For those with silicone breast implants, how do you know if you have a silent rupture? Sometimes it is obvious that something has happened- your implant changes shape, turns hard, looks different than it has. But there are times where the implant has leaked and still looks and feels the same.
How do you know what type of implant you have? Many patients don’t know if their implant is silicone or saline, in front of or behind the muscle.
Some doctors recommend just changing out the silicone gel breast implants every 10 years. I don’t know if that is the answer, as many implants (particularly the newer generation ones) can go years longer and still be ok.
This is from the PRS July 2023 Journal. “Use of High Resolution Ultrasound in Characterizing a Breast Implant and Detecting a Rupture of the Device.”

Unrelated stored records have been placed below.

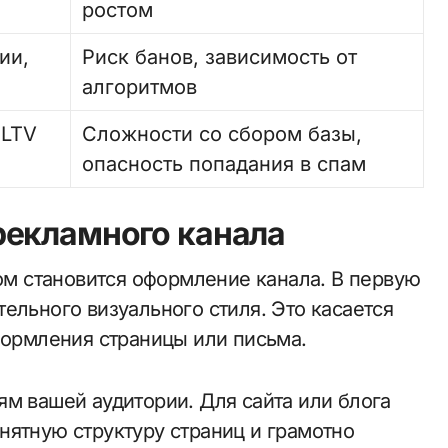
ростом
ии,
Риск банов, зависимость от
алгоритмов
 LTV
Сложности со сбором базы,
опасность попадания в спам
рекламного канала
 становится оформление канала. В первую
ельного визуального стиля. Это касается
формления страницы или письма.
ям вашей аудитории. Для сайта или блога
нятную структуру страниц и грамотно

So what did the journal article say? They are proponents of using high definition ultrasound to understand what you have and if it ruptures. Their study shows:
- FILLER PROPERTY. High resolution ultrasound can tell you if your implant is saline or silicone gel filled. (Yes, many women do not know what type filler they have in their implant. Some very old styles of implants actual are “dual lumen” and have gel and saline.)
- POCKET. Is your implant in front of or behind the pectoral muscle? I can usually tell this on physical exam, but sometimes it is hard to tell. This can change the risk and type of future surgeries.
- SURFACE TOPOGRAPHY OF THE SHELL. Is it textured? “It is almost impossible to differentiate between a smooth surface and microtextured device. They think they can see macrotextured surfaces. Why do we care? The ALCL cancer is only associated with textured breast implants.
- SHAPE AND MANUFACTURER. They say you can tell an anatomic implant (shaped, teardrop) because of an orientation mark on the anterior or posterior shell surface. They found they could differentiate the different manufactures by looking at the shell based on shape, number, length and position of the orientation marks, including a round macrotextured breast implant which has no orientation marking.
- DIAGNOSIS OF RUPTURE. They state the ruptures may present with changes in soft feel or shape, size, pain, or palpable breast or armpit nodules. Saline implants tend to deflate, so you can see the size change. Gel bleed though is a type of rupture where the shell does not tear, but they state they can see it on ultrasound. Usually they will state “intracapsular rupture” (where the gel is contained within the capsule your body made around the implant) vs. extracapsular.
My thoughts?
Great to see this level of detail from an ultrasounds, so you don’t have to do a MRI to evaluate. I rarely see extracapsular spread of silicone with a ruptured implant, but intracapsular rupture (where all of the gel is contained within the capsule your body made around the implant years ago) is definitely seen. You should consider an ultrasound or MRI if you have a silicone implant to detect these. Recommendations are to start at 3 -5 years after implantation. I would urge those with implants over 10 years out to do imaging regularly.